İçeriğe geçmek için "Enter"a basın

`Ermeni Katliamı Oldu, Sorumlu Orduydu´

1918’de Meclis-i Mebusan’da yapılan yargılamada kabine üyeleri Tehcir Kanunu’nun ordunun isteği üzerine çıkartıldığını, Ermenilerin katledildiğinden haberleri olduğunu fakat bir şey yapamadıklarını söylüyor: “Ordunun emniyeti tehlikedeydi ama kanıt yok”.

——————————————————————————–

BİA Haber Merkezi

25/04/2005

——————————————————————————–

BİA (İstanbul) – Ermeni tehcirinin yaşandığı 1915’te hükümette olan Sadrazam Said Halim Paşa, Adliye Nazırı İbrahim Bey ve Maarif Nazırı Ahmed Şükrü Bey, “Tehcir Kanunu’nun ordunun emniyetini sağlamak üzere çıkarıldığını; yaşanan kitlesel ölümlerinse uygulama yanlışlığı olduğunu” söylüyor.

Ordunun emniyetinin tehlikede olduğunu gösteren kanıtlar olup olmadığı sorulunca ise Ahmed Şükrü Bey “Bilginin ordu tarafından verildiğini ve Meclis’e böyle bir kanıt sunulmadığını” belirtiyor.

1918’de Meclis kapanmadan kısa süre önce kurulan bir tahkikat komisyonunda yargılanan kabine üyelerinin ifadelerinden, Ermenilerin yaşadığı felaketten haberleri olduğu, olayları soruşturmak üzere memurlar görevlendirildiği fakat, Said Halim Paşa’nın sözleriyle, “Talat Paşa Dahiliye Nezaretinde kaldığı sürece yapacak bir şey olmadığı” anlaşılıyor.

İfade veren kabine üyelerinin savunmaları “benzer uygulamaların başka ülkelerde de olduğu, ordunun yaşanan ölümleri inkar ettiği, uygulamaların münferit olduğu dolayısıyla hükümetin sorumlu tutulamayacağı” şeklinde.

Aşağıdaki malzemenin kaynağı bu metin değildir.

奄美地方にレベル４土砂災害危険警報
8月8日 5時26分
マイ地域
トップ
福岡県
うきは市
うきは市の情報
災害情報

İfadelerin hiç birinde “Ermenilerin de Türkleri katlettiği” söylenmiyor. Kabine üyelerinin ifadelerine göre Tehcir Kanunu’nun çıkması da uygulanması da tamamen ordunun yetkisindeydi ve çoğu zaman Meclis’e bu konuyla ilgili bilgi verilmedi.

Said Halim Paşa, “Ama İstanbul’daki Rum ve Ermenilerin de tehcir edileceği söylenince buna engel oldum” diyor.

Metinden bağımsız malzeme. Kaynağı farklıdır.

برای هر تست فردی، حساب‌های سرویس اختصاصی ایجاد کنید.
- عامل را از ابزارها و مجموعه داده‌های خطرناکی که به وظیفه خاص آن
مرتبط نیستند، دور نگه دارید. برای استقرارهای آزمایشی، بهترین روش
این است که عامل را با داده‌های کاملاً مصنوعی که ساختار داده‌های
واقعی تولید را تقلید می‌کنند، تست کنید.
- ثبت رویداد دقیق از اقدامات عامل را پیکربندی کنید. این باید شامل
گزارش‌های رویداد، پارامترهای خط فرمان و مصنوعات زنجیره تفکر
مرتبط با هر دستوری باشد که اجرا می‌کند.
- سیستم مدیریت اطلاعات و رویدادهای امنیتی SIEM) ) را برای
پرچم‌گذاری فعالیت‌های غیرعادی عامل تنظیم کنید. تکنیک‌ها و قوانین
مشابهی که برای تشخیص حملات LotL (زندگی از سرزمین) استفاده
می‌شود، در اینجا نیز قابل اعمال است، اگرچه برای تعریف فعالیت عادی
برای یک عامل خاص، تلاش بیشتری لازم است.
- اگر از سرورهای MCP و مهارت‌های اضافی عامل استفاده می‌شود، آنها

Talat, Cemal ve Enver Paşa sorgulanamadı

1918’in sonlarında, Meclis’i Mebusan’da, İttihat-Terakki’nin eylemleri, I. Dünya Savaşı’na giriş süreci üzerine Said Halim ve Mehmet Talat Paşa kabineleri Yüce Divana sevkedildi ve kabine üyelerinin yargılanması için mebuslardan oluşan “Beşinci Şube” adlı bir tahkikat komisyonu kuruldu.

Komisyonda Türkler çoğunlukta olmakla birlikte Arap, Rum ve Ermeni mebuslar da yer aldı. Talat, Enver ve Cemal paşalar o sırada yurt dışına kaçmış olduklarından ifadeleri alınamadı.

Komisyonun ifadeler sonucunda hazırladığı rapor Meclis 21 Aralık 1918’de feshedildiği için Genel Kurul’da tartışılamadı.

Osman Selim Kocahanoğlu ‘nun Temel yayınlarından çıkan “İttihat-Terakki’nin Sorgulanması ve Yargılanması (1918-1919)” adlı kitabından Sadrazam Said Halim Paşa, Adliye Nazırı İbrahim Bey ve Maarif Nazırı Ahmed Şükrü Bey’in “Tehcir Kanunu” ve sonrasında meydana gelen “yıkım”la ilgili ifadelerini kısaltarak aktarıyoruz:

Sadrazam Said Halim Paşa

Sadrazam Said Halim Paşa, tahkikatı yürüten Beşinci Şube’nin başkanlığını yürüten Abdullah Azmi Efendi’nin sorularını yanıtlıyor.

Reis – Kavaid-i hukukiyye ve insaniyyeye ve hassaten Kanun-u Esasimizin ruh ve sarahatine külliyen münafi [aykırı] muvakkat kanunlar ve emir ve nizamlar isdar ederek memleketi bir sahne-i fecayi’e kalb eylemesi?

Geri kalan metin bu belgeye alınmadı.